ABOUT THIS EXERCISE:
Reply only with how many lines in these entries hold the string "Greencut".
== Segment start ==
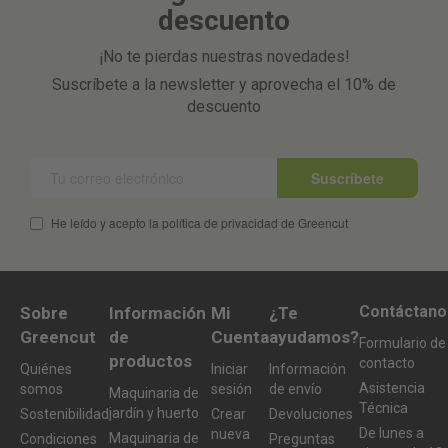
descuento
¡No te pierdas nuestras novedades!
Suscríbete a la newsletter y aprovecha el 10% de
descuento
Suscríbete
He leído y acepto la política de privacidad de Greencut
Contáctano
Sobre
Información
Mi
¿Te
Greencut
de
Cuenta
ayudamos?
Formulario de
productos
contacto
Quiénes
Iniciar
Información
Asistencia
somos
sesión
de envío
Maquinaria de
Técnica
jardín y huerto
Sostenibilidad
Crear
Devoluciones
De lunes a
nueva
Maquinaria de
Condiciones
Preguntas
== Segment end ==
EXPECTED ANSWER:
2